(Directions): Return the data below unaltered, but strip out the pictures.

***

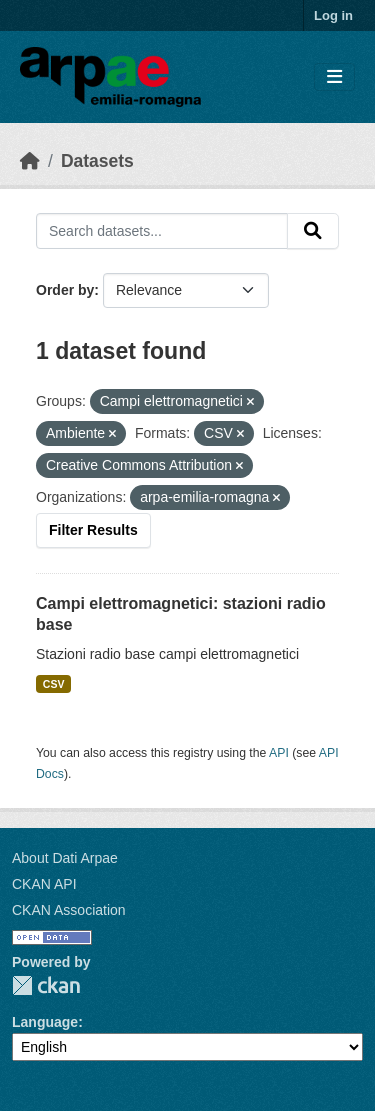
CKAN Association (69, 910)
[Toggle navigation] (334, 77)
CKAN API (44, 884)
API (279, 753)
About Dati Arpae (65, 858)
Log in (333, 15)
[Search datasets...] (162, 231)
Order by (65, 290)
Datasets (97, 161)
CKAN (46, 985)
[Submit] (313, 231)
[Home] (30, 161)
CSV (54, 684)
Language (45, 1022)
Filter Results (93, 530)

***

(Problem solution):
CKAN Association (69, 910)
[Toggle navigation] (334, 77)
CKAN API (44, 884)
API (279, 753)
About Dati Arpae (65, 858)
Log in (333, 15)
[Search datasets...] (162, 231)
Order by (65, 290)
Datasets (97, 161)
CKAN (46, 985)
[Submit] (313, 231)
[Home] (30, 161)
CSV (54, 684)
Language (45, 1022)
Filter Results (93, 530)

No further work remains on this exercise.